Библейский греческий язык в писаниях Ветхого и Нового завета | страница 22
Самое происхожденіе сего языка дѣлало его правоспособнымъ для такой провиденціальной миссіи. Онъ воплощалъ возвышенныя понятія еврейской и христіанской вѣры въ языкѣ, который обезпечивалъ для нихъ доступность среди людей дѣловыхъ и занятыхъ житейскими интересами. Онъ былъ пригоденъ для подобнаго употребленія, поскольку не потерялъ уваженія образованной публики (см., напр., Дѣян. XVII, 22 слл., 26 слл.), а между тѣмъ былъ языкомъ повседневной жизни и—потому—являлся удобнымъ для распространенія сѣмянъ Евангелія проповѣдію его повсюду, гдѣ говорили по-гречески. Онъ замѣтно разнится отъ языка писателей въ родѣ Филона и Іосифа Флавія, которые, хотя и были еврейскаго рода, но обращались въ своихъ писаніяхъ къ образованнымъ классамъ и стремились къ спеціально-греческой элегантности выраженія. Онъ явно занимаетъ среднее мѣсто между вульгаризмами простонародья и выработаннымъ стилемъ литераторовъ своего времени. Въ немъ мы имѣемъ поразительную иллюстрацію того [ср 1 Кор. I, 27 слл], какъ промыслъ божественный возвышаетъ къ особой почести то, что называютъ „общепринятымъ“ (κοινος).

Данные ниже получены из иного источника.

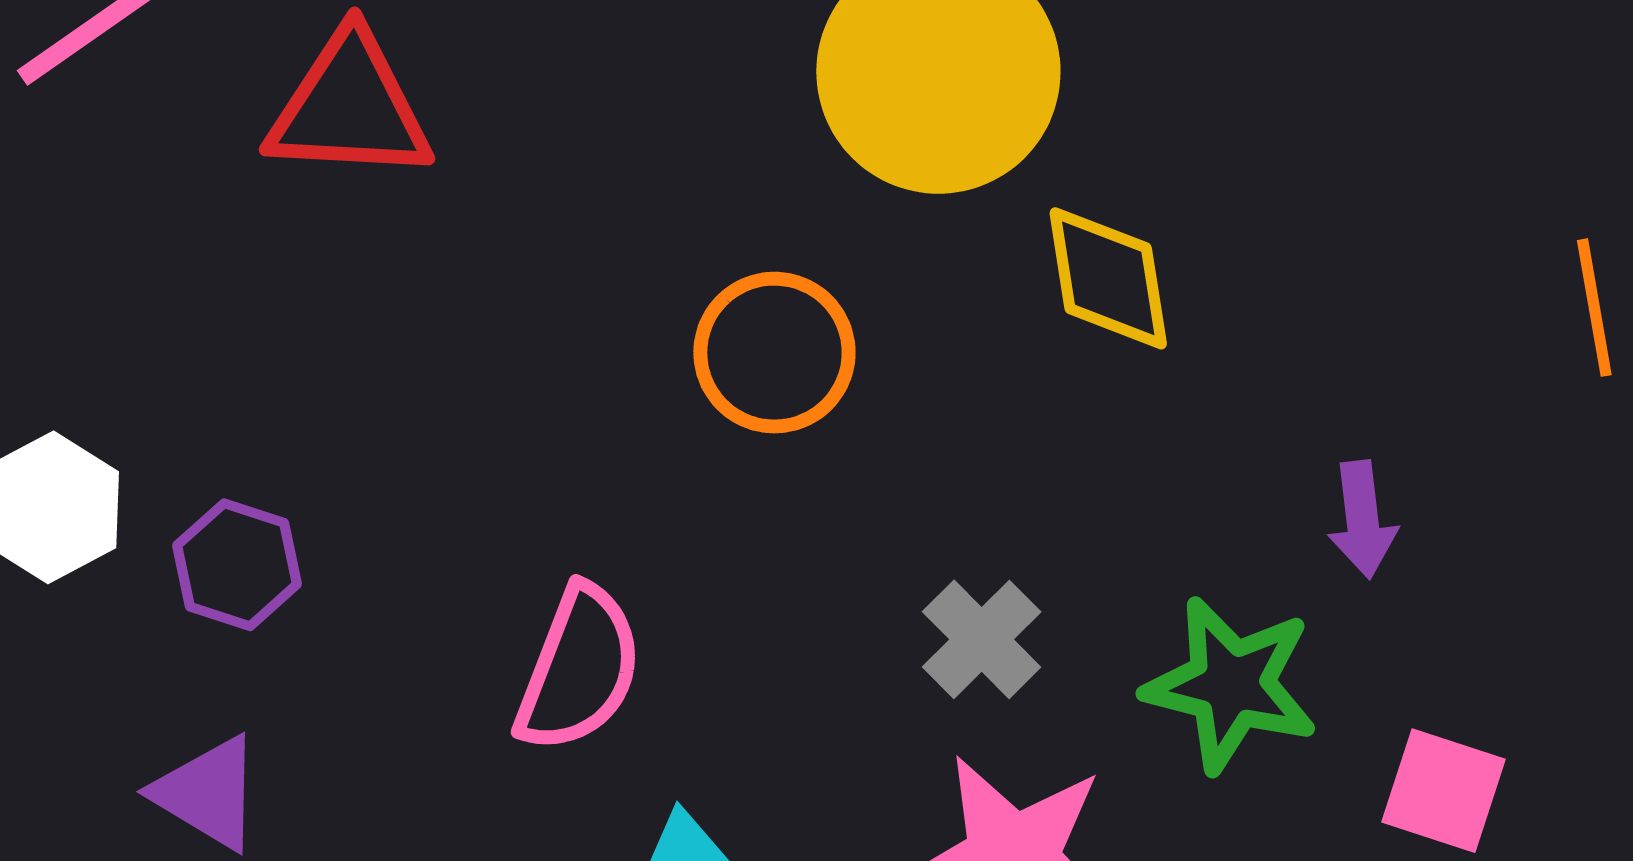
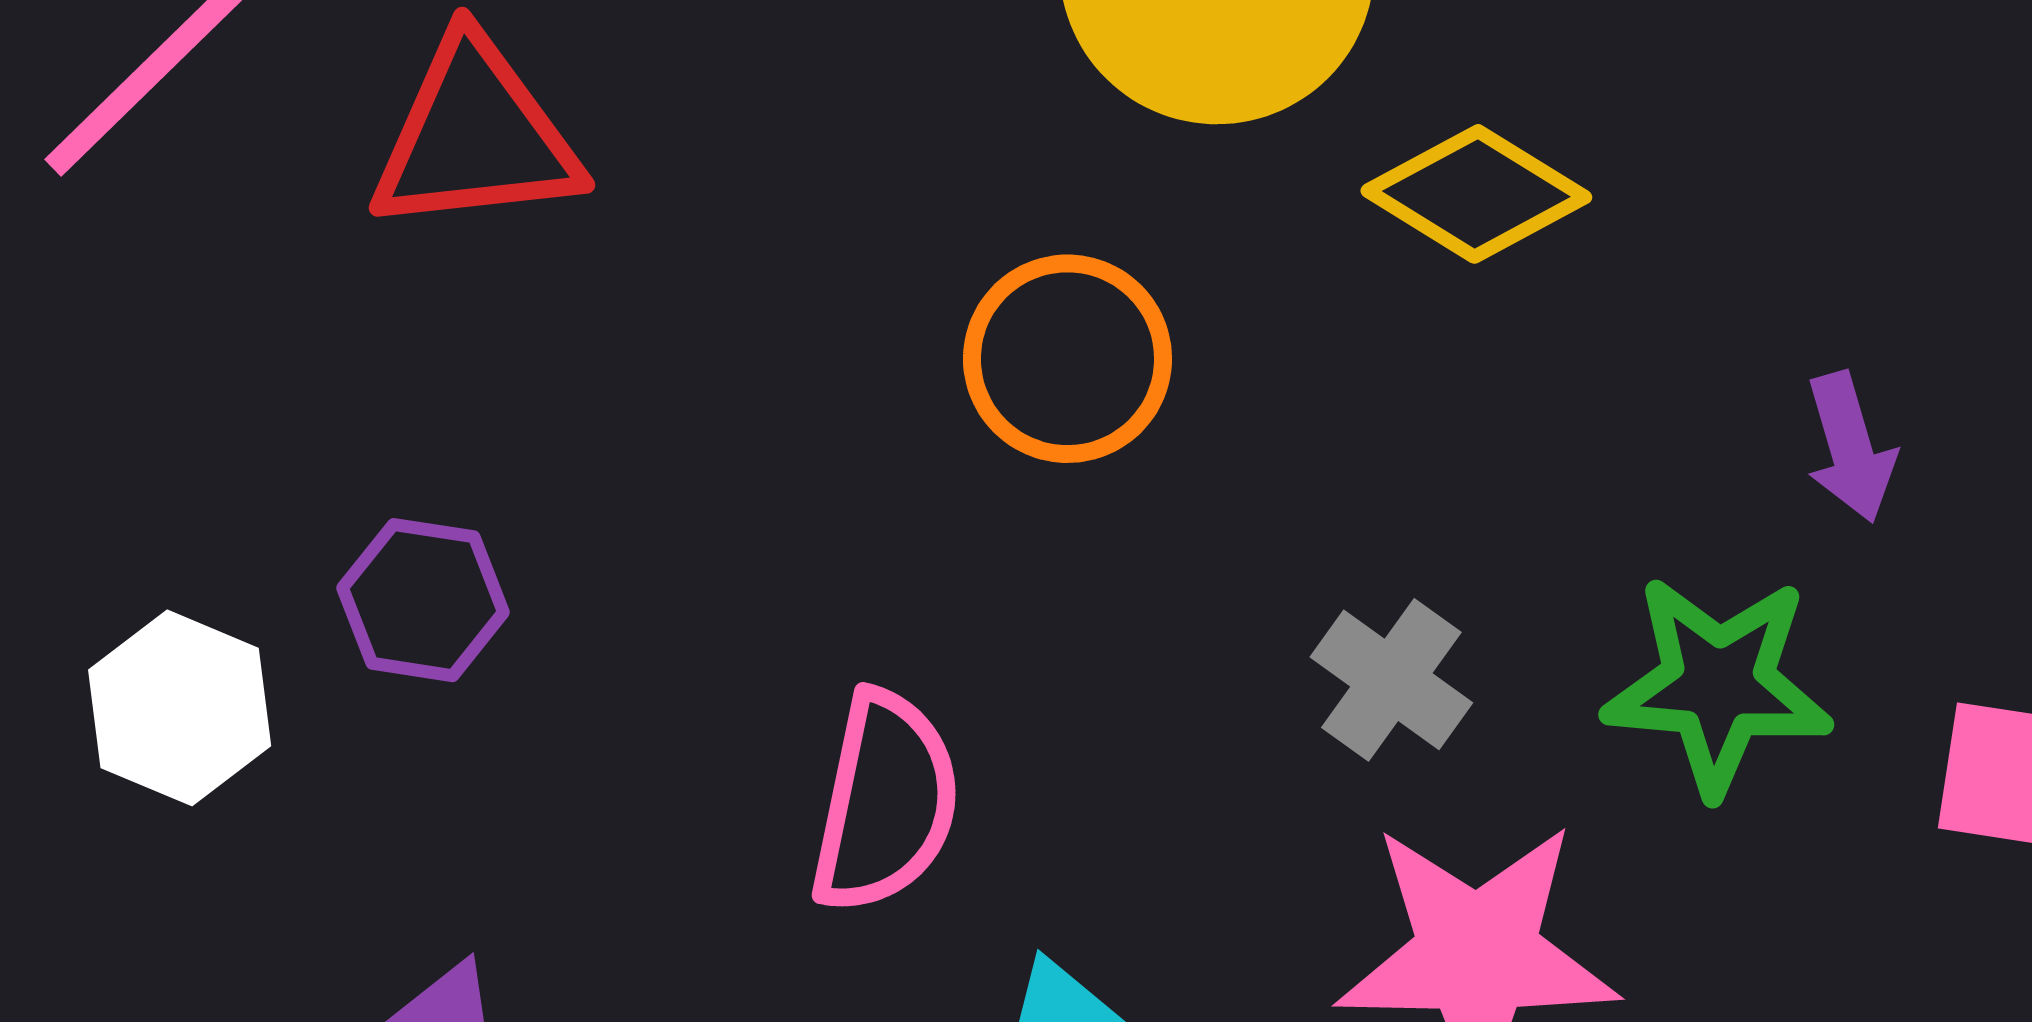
yellow diamond: (1108, 278) -> (1476, 194), turned -40
purple hexagon: (237, 565) -> (423, 600), moved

в) Исторія.—Однако было время, когда истинная природа этого библейскаго языка, какъ своеобразнаго идіома, въ нѣкоторыхъ кругахъ не признавалась. Такое отношеніе является удивительнымъ въ виду уклоненій отъ классической нормы, какія бросались въ глаза на всякой страницѣ Новаго Завѣта. При томъ же самый образованный среди Апостоловъ открыто заявляетъ объ отсутствіи у него прелестей классической рѣчи (1 Кор. II, 1. 4. 2 Кор. XI, 6), а компетентные судьи насчетъ греческаго языка среди древнихъ христіанъ, напр., Оригенъ (Противъ Цельса VII, 59 сл.: Philocaha IV по изд. Robinson'a стр. 42 сл.) и св. Іоаннъ Златоустъ (Бесѣда 3 на 1 Кор. I, 17), не только съ готовностію признавали сравнительную литературную низъменность библейскаго языка, но и находили въ этомъ фактѣ доказательство божественнаго снисхожденія къ низшимъ слоямъ наряду съ превосходящимъ достоинствомъ содержанія, поскольку—лишенный чаръ литературной полированности—онъ все-же смогъ возобладать надъ образованными классами. Руководящіе ученые періода реформаціи (Еразмъ, Лютеръ, Меланхтонъ, Беза), въ главнѣйшемъ, держались именно этого правильнаго мнѣнія, но въ началѣ XVII вѣка послѣднее встрѣтило рѣшительное несогласіе; отсюда родились споры, извѣстные подъ именемъ „пуристическихъ“, которые тянулись больше столѣтія и велись временами съ немалою горячностію. Во многомъ эта страстность вызывалась тѣмъ, что отрицаніе классической чистоты новозавѣтнаго греческаго языка казалось ихъ оппонентамъ унижающимъ для священнаго автора той или другой новозавѣтной книги. Но если-бы эти черезчуръ ревностные поборники священнаго достоинства писаній пошли даннымъ путемъ съ полною рѣшительностію, то они, конечно, совсѣмъ упразднили бы право новозавѣтнаго канона считаться произведеніемъ говорившихъ по-гречески іудеевъ І-го в., а этимъ уничтожалась бы содержавшаяся тутъ филологическая очевидность, что въ эту именно эпоху вошла въ область человѣческой мысли новая и преобразующая энергія, гдѣ мы видимъ, какъ „буее Божіе премудрѣе человѣкъ есть“ (1 Кор. I, 25).